Thank you.
I was surprised, CSVFiles is 4.5 times fasted for 1.2Gb files (164000*2500 dataframe).
I added something like that to CSVFiles.jl recently:
load("foo.csv", colparsers=Dict(:colA=>nothing, :colC=>nothing)) |> DataFrame
Essentially when you assign nothing
as the colparser for a given column, it will be skipped entirely.
What I don’t have yet is a nice (positive) column selection API. My goal is to make
load("foo.csv") |> @select(:colA, :colB)
work with this, i.e. even though it would look as if you are selecting columns after they are read, the design of Query.jl and CSVFiles.jl is such that I can get this to never actually read any column other than colA
and colB
. The goal is to support the full column selection story from the @select
command.
Sorry to interfere, but is it possible to have the same functionality for rows as well?
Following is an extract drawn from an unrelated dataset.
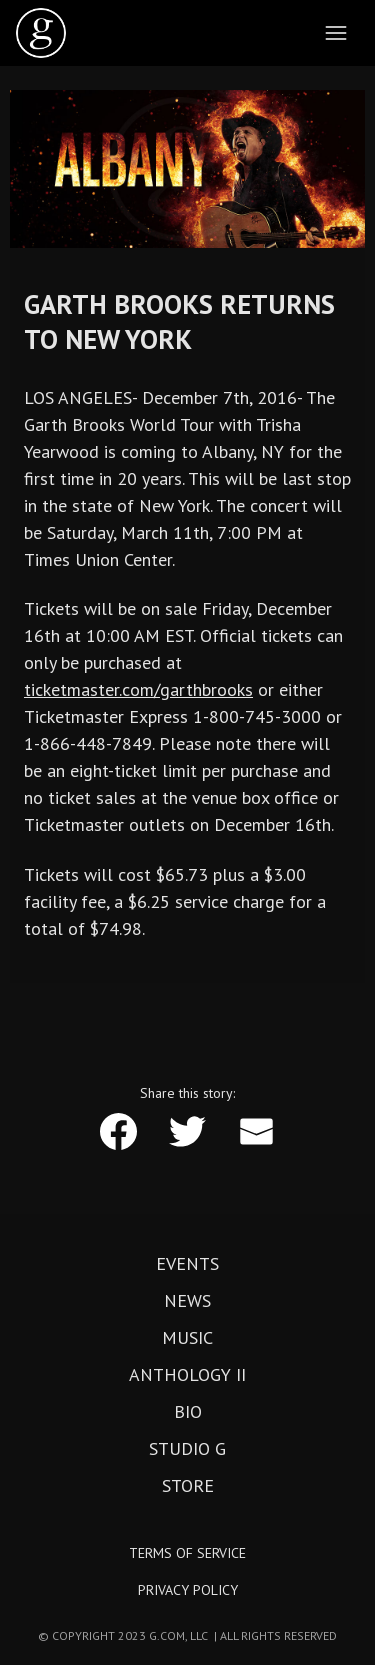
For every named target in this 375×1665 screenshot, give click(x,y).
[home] (41, 33)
Like ignore rows which fails some tests at the read time?
May be something like this
load("foo.csv", rowparsers=Dict(:colA => x -> x > 0)) |> DataFrame
One obvious applications is csv with comment lines, another is that loading only subset of data may be more memory efficient.
For comments, you can already skip reading them via the commentchar
keyword (and I just realised that wasn’t documented, I just updated the CSVFiles.jl README).
My plan for arbitrary row filtering is two-fold: I hope to add a true streaming mode of operation to CSVFiles.jl. At that point you could just write:
load("foo.csv", hypothetical_streaming_flag=true) |>
@filter(_.colA ==3) |>
DataFrame
and then that would stream things row-by-row, applying the filter per row before things get materialised into the `DataFrame.
But Unfortunately, CSVFiles.jl write 4 time slower, =((
So, to read use CSVFiles.jl, to write use CSV.jl
Not sure what is going on there, I’ll take a look. At some point they were pretty similar. Right now CSV.jl is much faster on writing numbers because it uses a better floating point write algorithm (I think), but I think the example at the top shouldn’t be affected by that… Not sure.